O babalawô e professor do programa de pós-graduação em história comparada da Universidade Federal do Rio de Janeiro (UFRJ), Ivanir dos Santos, condenou os ataques que religiões de matriz africana vem sofrendo em Goiás em função das investigações e buscas contra o serial killer Lázaro Barbosa, de 32 anos. O pai de santo André Vicente de Souza denunciou que policiais militares entraram no terreiro de candomblé na região e bateram no caseiro, além de quebrar portas e tirar fotos de objetos religiosos para ligar Lázaro à religião, taxando-a como algo “demoníaco”.
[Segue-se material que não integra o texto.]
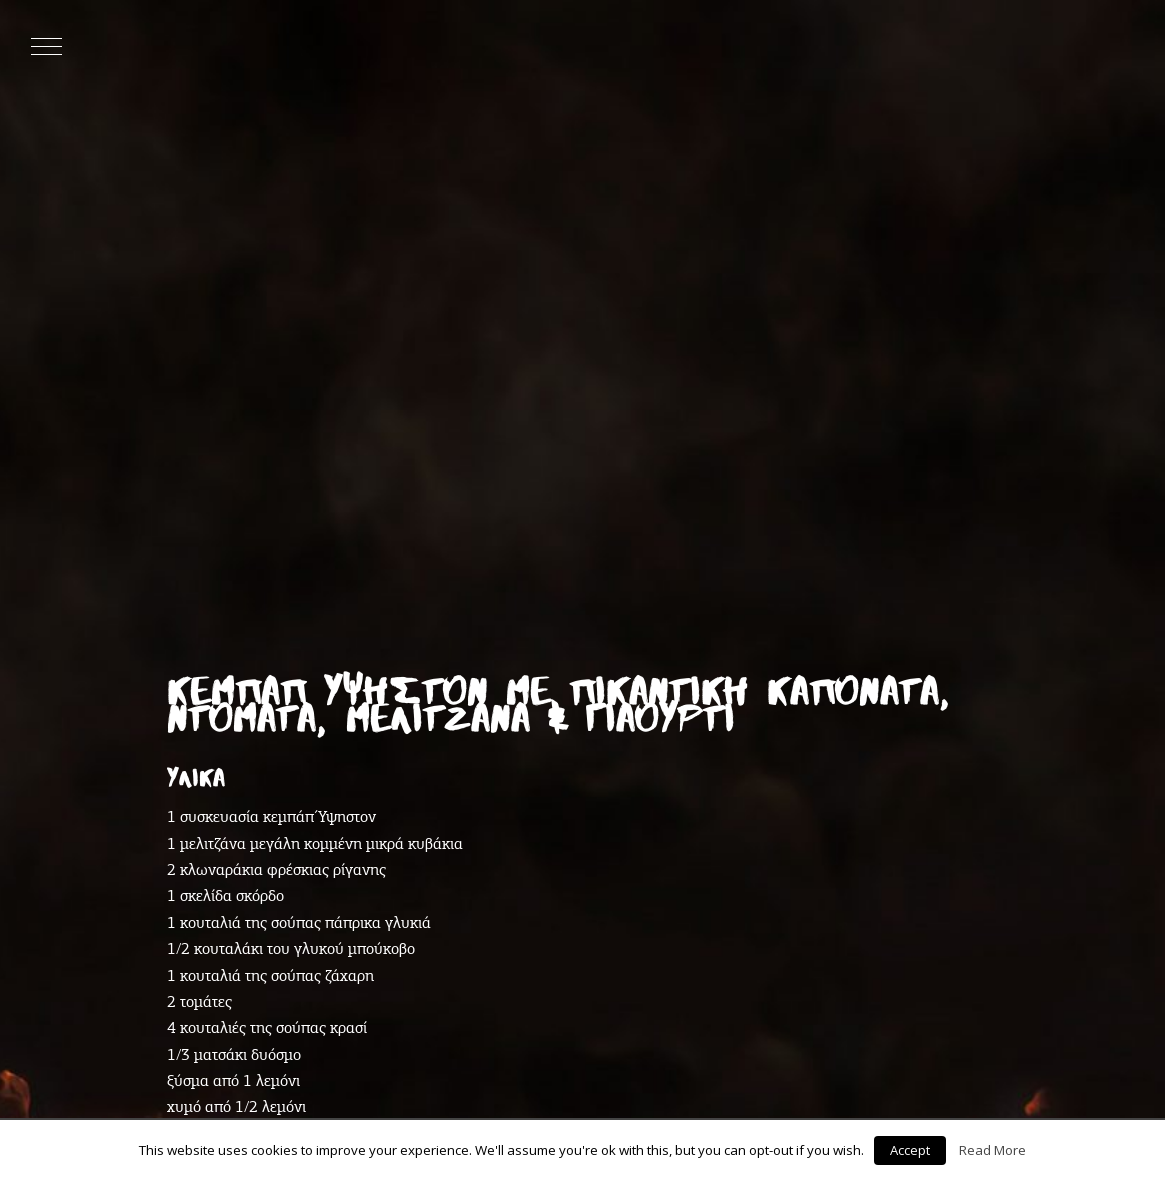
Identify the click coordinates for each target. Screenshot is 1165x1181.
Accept (910, 1150)
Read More (992, 1150)
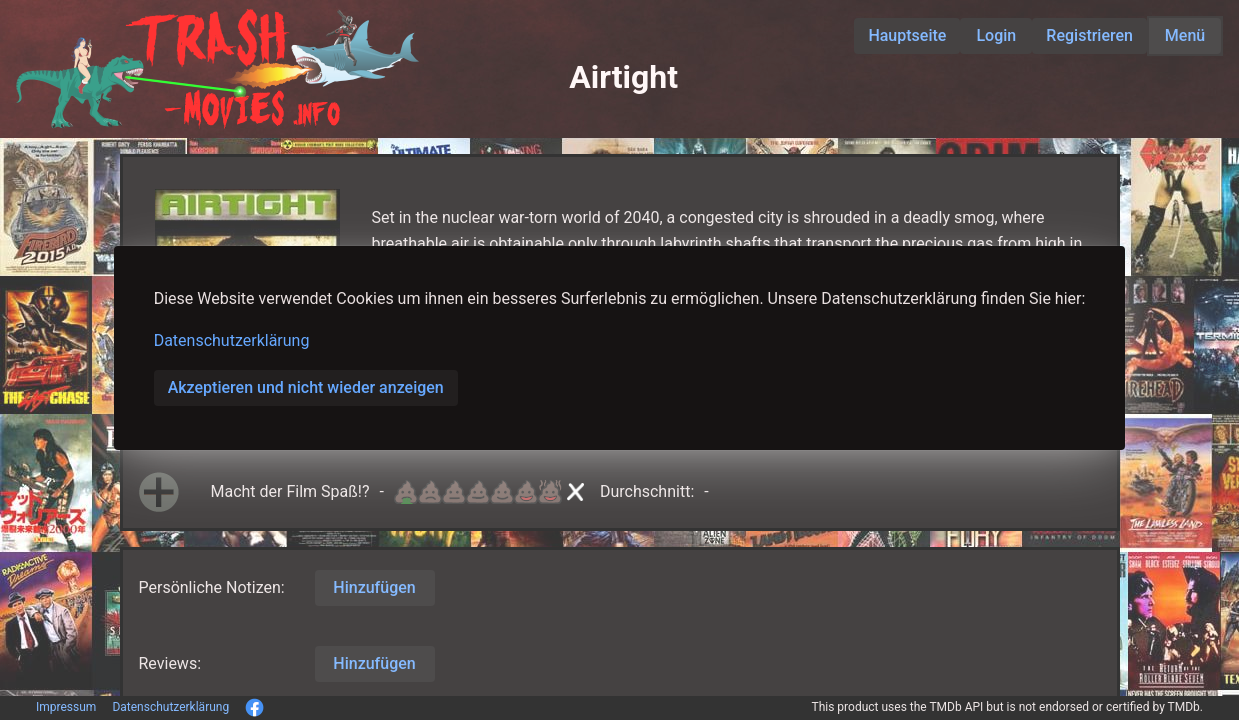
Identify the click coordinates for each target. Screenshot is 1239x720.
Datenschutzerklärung (232, 340)
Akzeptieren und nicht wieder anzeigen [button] (306, 387)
Ivanir lembrou que, há seis anos, a região onde ocorrem as buscas pela captura de Lázaro também foi palco de intolerância religiosa. O relato do pai de santo sobre a situação de preconceito foi feito em um vídeo que circula na internet.
“Primeiro, precisamos observar que a região onde está acontecendo as buscas pela captura de Lázaro Barbosa, mais ou menos uns 6 anos atrás, aconteceu violentos e sistemáticos ataques a terreiros de candomblé. Isso gerou, inclusive, a necessidade da retirada de alguns sacerdotes do Estado para que não fossem assassinados. Na época, a Comissão de Combate à Intolerância Religiosa (CCIR) acompanhou o caso para dar as ajudas necessárias”, afirmou.
O babalawô, que também é interlocutor da CCIR, relatou ainda que vem observando o disparo de notícias falsas fake para criar um ambiente hostil às religiões de matriz africanas aos olhos do público médio.
“No caso atual, é muito curioso as tentativas de ligações do criminoso ao cultos de matrizes africanas como justificativa para invadir, violar e perseguir os religiosos da região uma vez que o próprio sacerdote veio a público explicar que o acusado não tem nenhuma ligação com o terreiro”, pontuou.
Criminoso não é religioso
Imagens viralizaram na internet de peças e conchas na casa em que Lázaro estava e foram associadas – de forma racista e preconceituosa – a um assentamento de candomblé.
Ivanir dos Santos explicou que não há como identificar, reconhecer ou ligar peças de rituais africanos a qualquer liturgia, como se pudesse legitimar ou justificar as atitudes do criminoso. Ele explicou que nenhuma religião prega atos como os praticados pelo serial killer. Para o professor, os casos de perseguições e intolerâncias a qual passamos hoje é fruto do desconhecimento das nossas práticas religiosas alimentadas pelo racismo epistêmico e estrutural.
“É um equívoco associar religião a uma pessoa em visível desequilíbrio. O uso de notas e situações inverídicas sobre as religiões de matrizes africanas é, infelizmente, comum no Brasil! Frequentemente associadas ao satanismo, as bruxarias ou construídas de forma negativa no imaginário social coletivo brasileiro, as religiões de matrizes africanas precisam, a todo momento, criar mecanismo de defesa para sobreviverem e resistirem contra séculos de pressões e tentativas de silenciamentos”, finalizou.